Why Your “Collectibles” Are Worthless - mikecane
http://mikecanex.wordpress.com/2011/03/26/why-your-collectibles-are-worthless/

======
almost
What is this about? I'm sure there are plenty of things that are collectible
and that people pay money for. There are also probably plenty of people who
own stuff they think is worth way more than it is.

And what's with all the points? Surely the only one you need is "these things
aren't selling for a high price right now". That is either true or false, you
can find out if it's true or false for your specific items and once you've
done that who cares about the other stuff?

So why is this article here? Is there a context that gives it meaning for some
people here that I'm not getting? Maybe it's because I don't own anything I
believe to be worth lots of money for being collectible...

------
wmf
A more serious take: The Trough of No Value.
[http://theonlinephotographer.typepad.com/the_online_photogra...](http://theonlinephotographer.typepad.com/the_online_photographer/2009/02/the-
trough-of-no-value.html) and Doctorow's commentary:
<http://boingboing.net/2009/02/10/trough-of-no-value-t.html> "If all ephemera
were preserved [well], [their value] would never rebound, because it would
never become scarce."

------
nhangen
Yes, it's mostly true, but reeks of pure bitterness.

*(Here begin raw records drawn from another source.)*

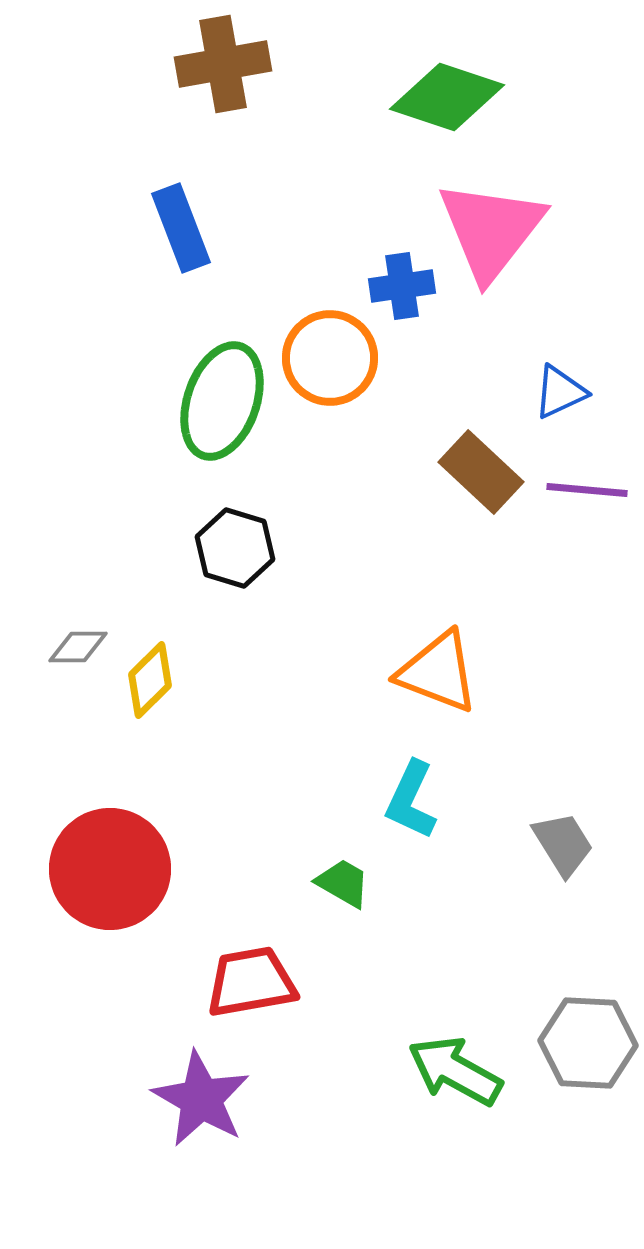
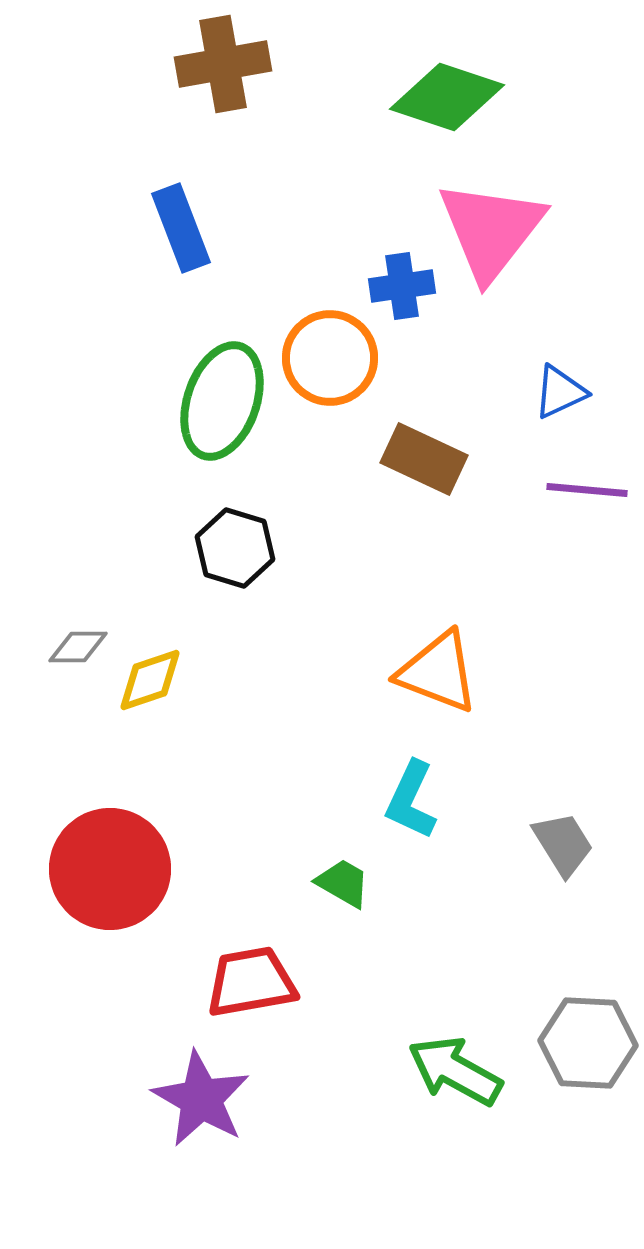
brown rectangle: moved 57 px left, 13 px up; rotated 18 degrees counterclockwise
yellow diamond: rotated 26 degrees clockwise
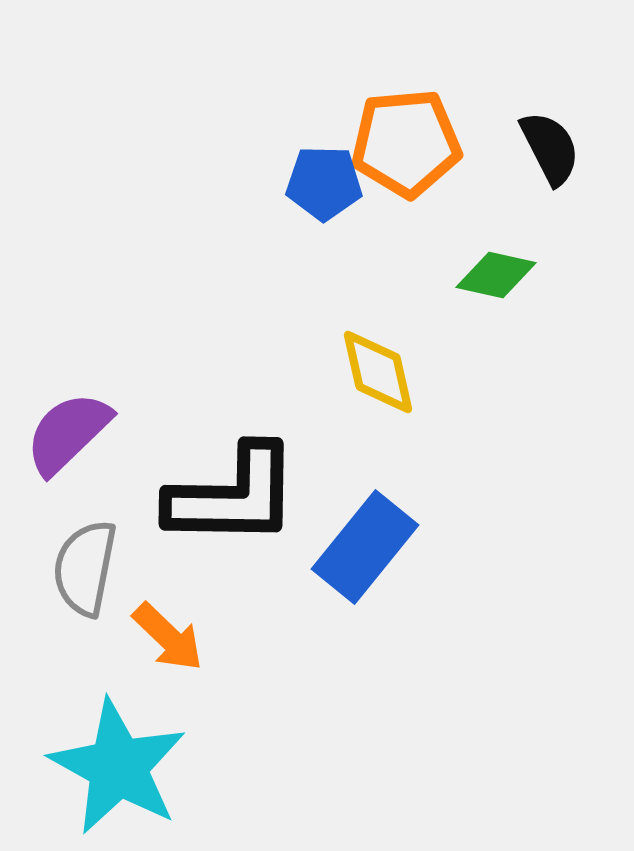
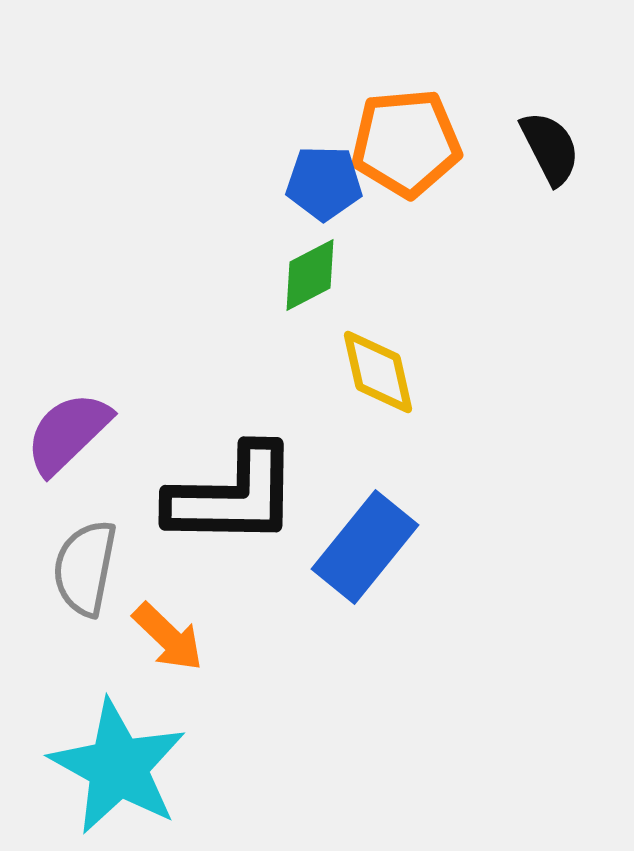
green diamond: moved 186 px left; rotated 40 degrees counterclockwise
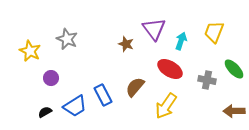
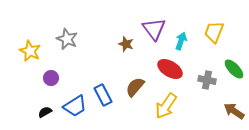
brown arrow: rotated 35 degrees clockwise
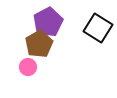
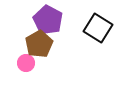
purple pentagon: moved 2 px up; rotated 16 degrees counterclockwise
pink circle: moved 2 px left, 4 px up
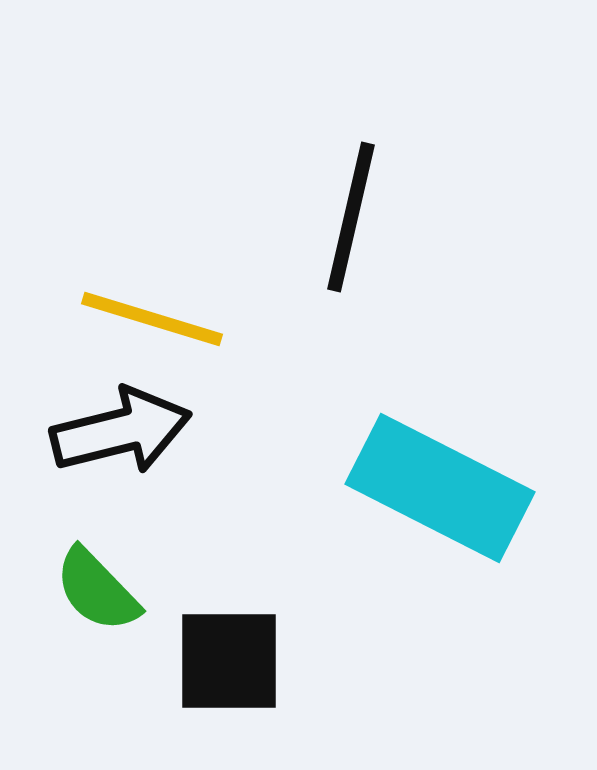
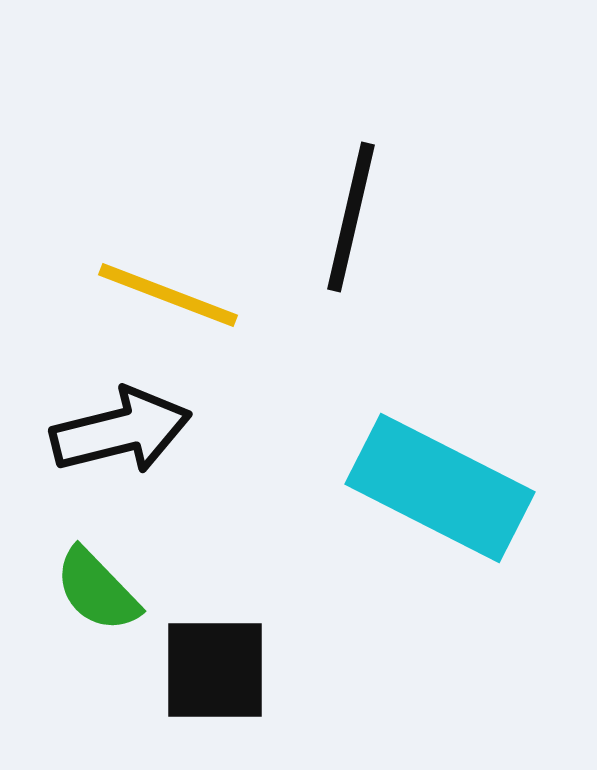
yellow line: moved 16 px right, 24 px up; rotated 4 degrees clockwise
black square: moved 14 px left, 9 px down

Not everyone is broke,
and some people like spending money. I suppose it depends on what you are
collecting.

------
ssdsa
When trying to sell some "Collectibles" on eBay, you can gain a lot by
carefully crafting a detailed item description, with more than one photo of
superb quality. Also emphasize what makes this item collectible or rare, and
sprinkle in some sentences saying how desireable the item is. Finally, wait
until autumn or winter, because most "Collectors" don't buy very much during
the summer. That way, you may get a lot higher bids for your collectible than
some other random seller who sells his items with bad or stock photos and
descriptions with virtually no details.

Some time ago, I sold some old, rare computer games on eBay this way. There
are several boxes of games in my attic at this time that I "collected" some
years ago, and I hope to sell them for a descent price some time in the future
(when I find the time to take photos and craft good item descriptions).

------
ams6110
If you can go onto Ebay and find more than one or two of the item you are
selling it's probably not a "collectible" or at any rate it's not something
you are going to get a lot of money for.